I came back in Hindi: ‘That’s how you say hello?’
‘Who is this?’
‘Your baap.’
‘He died years ago, that weak bastard.’
‘You don’t have any respect for anything?’
‘Men are worse than dogs. Especially men who waste my time. Like you.’
‘You better listen to me.’
‘Why?’
‘People who make me angry suffer a lot.’
She burst out laughing, and she wasn’t pretending: her laugh was wild and full, and hearing it I started to smile a bit.
‘I don’t believe this,’ she said. ‘Such big-big dialogues. I know who this is. The big Gaitonde himself, calling me.’
‘Listen, saali,’ I said. ‘You want to end up in a ditch? I’ll make you dig your hole yourself, before I put you in it.’
‘That’s a dhaansu line,’ she said, and roared again. And then quietened down, and said, ‘You want to kill me, Gaitonde?’
‘It wou
ld be easy.’
‘Fine. Come on, then.’
And she hung up.
I raised my hand to throw the phone, then very slowly lowered it. I pressed redial, and waited.
‘Yes?
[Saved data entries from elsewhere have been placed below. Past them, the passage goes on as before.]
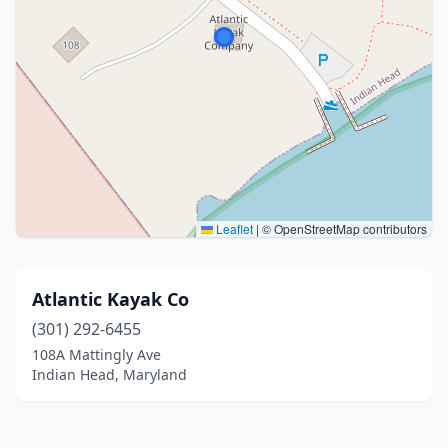
Leaflet
|
© OpenStreetMap contributors
Atlantic Kayak Co
(301) 292-6455
108A Mattingly Ave
Indian Head, Maryland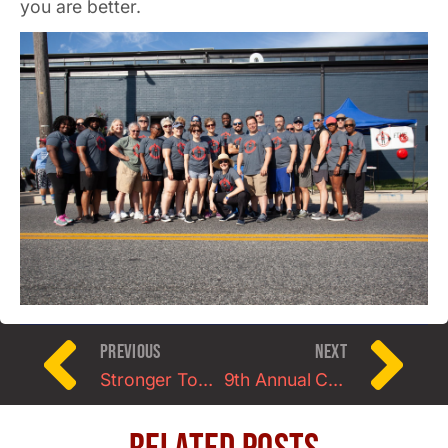
you are better.
PREVIOUS
NEXT
Stronger Together 2020: A Starting Strength Meet
9th Annual Charm City Strongwoman Contest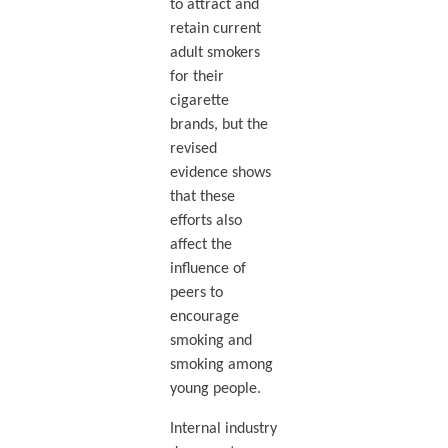
to attract and
retain current
adult smokers
for their
cigarette
brands, but the
revised
evidence shows
that these
efforts also
affect the
influence of
peers to
encourage
smoking and
smoking among
young people.
Internal industry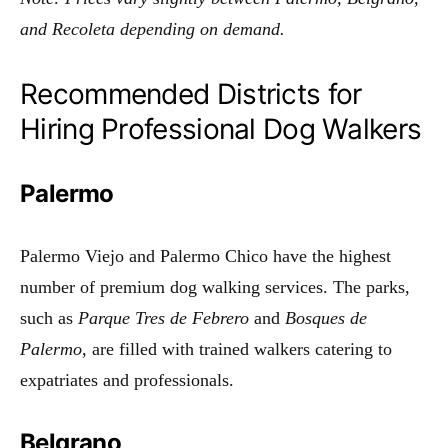
and Recoleta depending on demand.
Recommended Districts for
Hiring Professional Dog Walkers
Palermo
Palermo Viejo and Palermo Chico have the highest
number of premium dog walking services. The parks,
such as
Parque Tres de Febrero
and
Bosques de
Palermo
, are filled with trained walkers catering to
expatriates and professionals.
Belgrano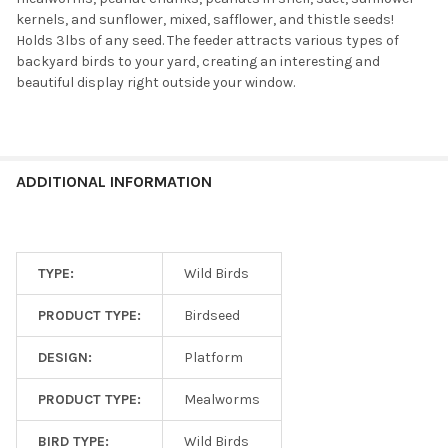
kernels, and sunflower, mixed, safflower, and thistle seeds!
Holds 3lbs of any seed. The feeder attracts various types of
backyard birds to your yard, creating an interesting and
beautiful display right outside your window.
ADDITIONAL INFORMATION
TYPE:
Wild Birds
PRODUCT TYPE:
Birdseed
DESIGN:
Platform
PRODUCT TYPE:
Mealworms
BIRD TYPE:
Wild Birds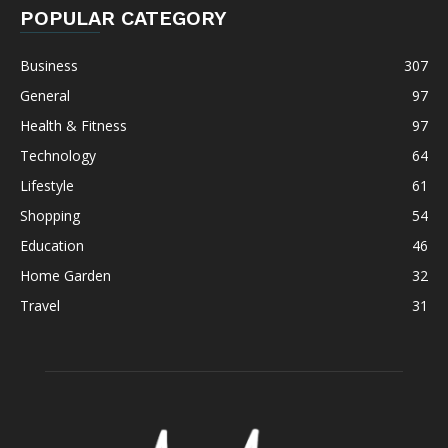
POPULAR CATEGORY
Business
307
General
97
Health & Fitness
97
Technology
64
Lifestyle
61
Shopping
54
Education
46
Home Garden
32
Travel
31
Tell me,’ she said. She was very calm.
‘Are you completely mad?’
‘Many people think so.’
‘You’re lucky to be still alive.’
‘I think that every morning.’
I liked her. From that very first conversation, from the very first time I heard that voice, hoarse like a man’s, I liked her. She laughed at me, and I liked her. But I made my voice hard, and spat out, ‘You’ve always been off? You were born mad?’